Oft verläuft das Tubootit unauffällig und wird von den beschriebenen Symptomen kaum begleitet, sodass die Patienten nicht geneigt sind, sofort zum Arzt zu gehen. Eine verspätete Diagnosestellung und Behandlung führt zu verschiedenen Komplikationen: einer dauerhaften Trommelfell-Dysfunktion durch negativen Druck in der Paukenhöhle mit Ansammlung von Exsudat; dies kann zur Entstehung eines eitrigen Prozesses zwischen den Gehörkernen führen, was einen dauerhaften Hörverlust verursacht.

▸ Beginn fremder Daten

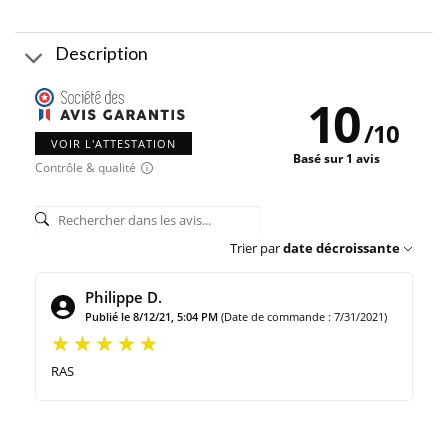
Description
10
/
10
VOIR L'ATTESTATION
Basé sur 1 avis
Contrôle & qualité
Trier par
date décroissante
Philippe D.
Publié le 8/12/21, 5:04 PM
(Date de commande : 7/31/2021)
RAS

Bleibt im Mittelohr über längere Zeit ein negativer Druck bestehen, reizt dies die Schnecke, woraus entartete Veränderungen des Hörnervs entstehen und eine neurosensorische Schwerhörigkeit resultiert. Zudem kann das Exsudat jederzeit eitern, was in eine akute eitrige Mittelohrentzündung übergeht, die selbst mit schweren Komplikationen droht. Sanorin – Präparat zur Behandlung von Tubootitis zur Reduktion der Schleimhautschwellung

Behandlung des Tubootits

Die Behandlung des Tubootits soll primär auf die Beseitigung der Faktoren gerichtet sein, die zur Verstopfung der Gehörröhre beitragen. Zur Verringerung der Schleimhautschwellung im Ohr werden dem Patienten vasokonstriktive Nasentropfen (z. B. Sanorin, Naftisin, Nasiwin, Tizin) verschrieben; zudem werden antihistaminische Medikamente (z. B. Gismanal, Suprastin, Claritin) eingesetzt.

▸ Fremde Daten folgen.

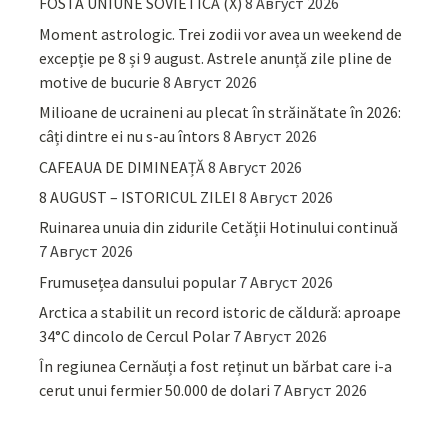
FOSTA UNIUNE SOVIETICĂ (X)
8 Август 2026
Moment astrologic. Trei zodii vor avea un weekend de
excepție pe 8 și 9 august. Astrele anunță zile pline de
motive de bucurie
8 Август 2026
Milioane de ucraineni au plecat în străinătate în 2026:
câți dintre ei nu s-au întors
8 Август 2026
CAFEAUA DE DIMINEAȚĂ
8 Август 2026
8 AUGUST – ISTORICUL ZILEI
8 Август 2026
Ruinarea unuia din zidurile Cetății Hotinului continuă
7 Август 2026
Frumusețea dansului popular
7 Август 2026
Arctica a stabilit un record istoric de căldură: aproape
34°C dincolo de Cercul Polar
7 Август 2026
În regiunea Cernăuți a fost reținut un bărbat care i-a
cerut unui fermier 50.000 de dolari
7 Август 2026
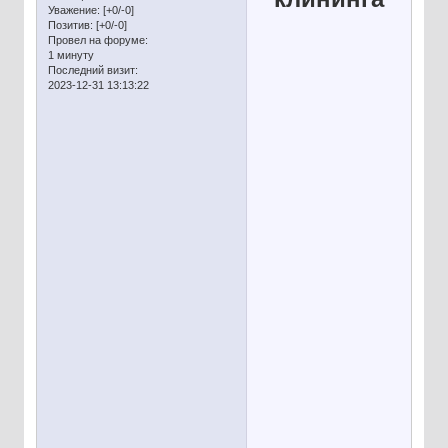
Уважение:
[+0/-0]
Позитив:
[+0/-0]
Провел на форуме:
1 минуту
Последний визит:
2023-12-31 13:13:22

Um das Eindringen infektiösen Schleims durch die Gehörröhre aus dem Nasenrachenraum in die Paukenhöhle zu verhindern, wird den Patienten eine korrekte Nasenspülung beigebracht; alternativ kann ein Politzer-Verfahren zur Durchblasung der Gehörröhren angewendet werden. Ein zufriedenstellender Heileffekt lässt sich durch Katheterismus erzielen, bei dem nach Anästhesie der Pharynx-Mündung über den Katheter in die Gehörröhre einige Tropfen einer Adrenalin-Lösung (0,1 %) oder einer Hydrokortison-Suspension injiziert werden.

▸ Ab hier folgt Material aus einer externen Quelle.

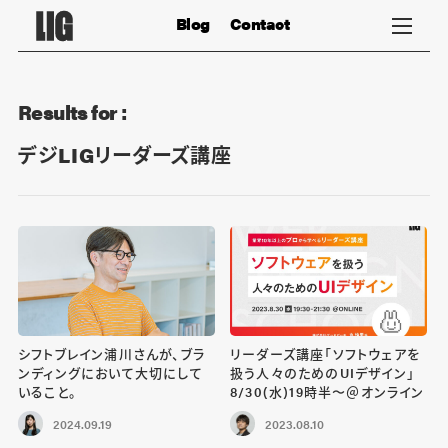
Blog
Contact
Results for :
デジLIGリーダーズ講座
シフトブレイン浦川さんが、ブラ
リーダーズ講座「ソフトウェアを
ンディングにおいて大切にして
扱う人々のためのUIデザイン」
いること。
8/30(水)19時半〜＠オンライン
2024.09.19
2023.08.10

Zur Behandlung des Tubootits gehören auch verschiedene physiotherapeutische Verfahren: Lasertherapie am Bereich der Gehörröhren-Mündung, UHF-Therapie für die Nase, UV-Bestrahlung sowie Pneumomassage des Trommelfells.

Bei einer adäquaten und termingemäßen Behandlung eines akuten Tubootits erfolgt die Heilung innerhalb weniger Tage. Die Wirksamkeit der Therapie bei einem langdauernden Tubootit hängt von der rechtzeitigen Beseitigung der Pathologien des Nasenrachenraums sowie der umliegenden Strukturen (Nasen- und Rachenbereich), die das ständige Wiederkehren der Krankheit verursachen.

Ob Das sollten Sie wissen:

Menschen, die Antidepressiva einnehmen, leiden häufig wieder an Depressionen; wer jedoch die Niedergeschlagenheit allein überwindet, hat alle Chancen, diesen Zustand endgültig zu vergessen.